■ What is required
Please, could you print all the lines below exactly, leaving out the pictures?
***** Records for the task
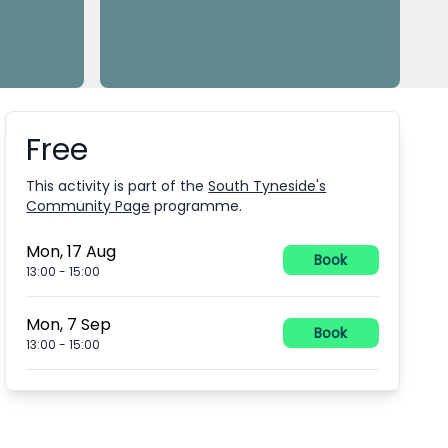
Free
Booking information
This activity is part of the
South Tyneside's
Community Page
programme.
Mon, 17 Aug
Book
13:00
-
15:00
Mon, 7 Sep
Book
13:00
-
15:00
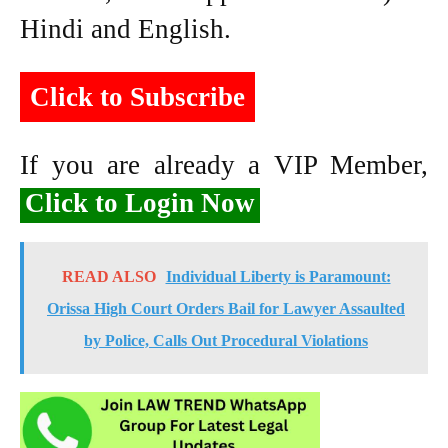
Hindi and English.
Click to Subscribe
If you are already a VIP Member,
Click to Login Now
READ ALSO
Individual Liberty is Paramount:
Orissa High Court Orders Bail for Lawyer Assaulted
by Police, Calls Out Procedural Violations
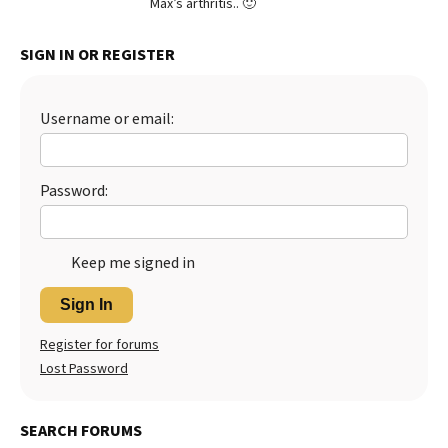
Max’s arthritis.. 🙂
Best Dry Food
More
SIGN IN OR REGISTER
Best Puppy Food
Username or email:
Password:
Keep me signed in
Sign In
Register for forums
Lost Password
SEARCH FORUMS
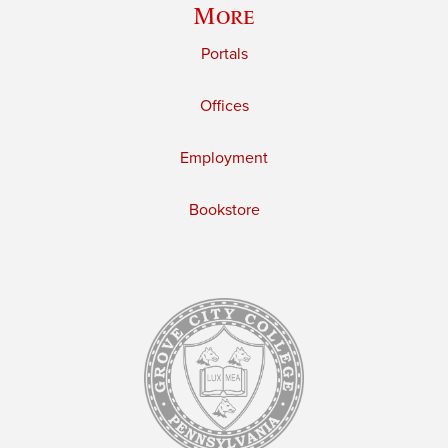
More
Portals
Offices
Employment
Bookstore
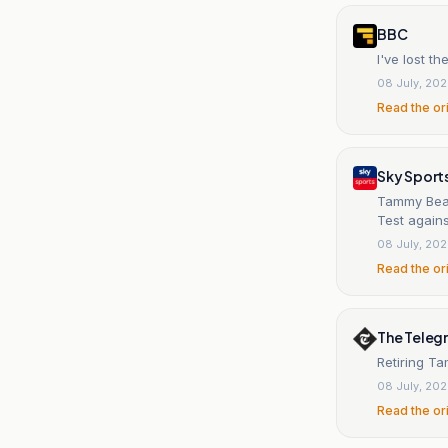
BBC
I've lost t
08 July, 20
Read the or
Sky Sport
Tammy Beaum
Test agains
08 July, 20
Read the or
The Teleg
Retiring T
08 July, 20
Read the or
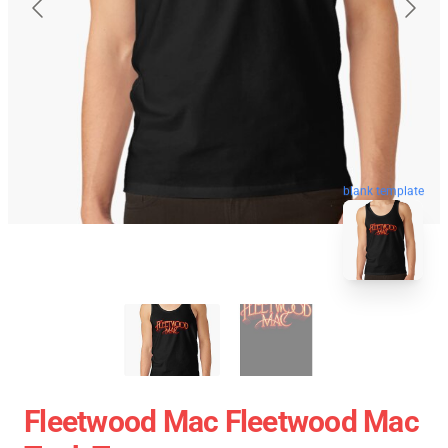
blank template
Fleetwood Mac Fleetwood Mac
**********
■ Written solution
Free
Booking information
This activity is part of the
South Tyneside's
Community Page
programme.
Mon, 17 Aug
Book
13:00
-
15:00
Mon, 7 Sep
Book
13:00
-
15:00
Hindi and English.
Click to Subscribe
If you are already a VIP Member,
Click to Login Now
READ ALSO
Individual Liberty is Paramount:
Orissa High Court Orders Bail for Lawyer Assaulted
by Police, Calls Out Procedural Violations
Max’s arthritis.. 🙂
Best Dry Food
More
SIGN IN OR REGISTER
Best Puppy Food
Username or email:
Password:
Keep me signed in
Sign In
Register for forums
Lost Password
SEARCH FORUMS
More
Portals
Offices
Employment
Bookstore
BBC
I've lost t
08 July, 20
Read the or
Sky Sport
Tammy Beaum
Test agains
08 July, 20
Read the or
The Teleg
Retiring T
08 July, 20
Read the or
blank template
Fleetwood Mac Fleetwood Mac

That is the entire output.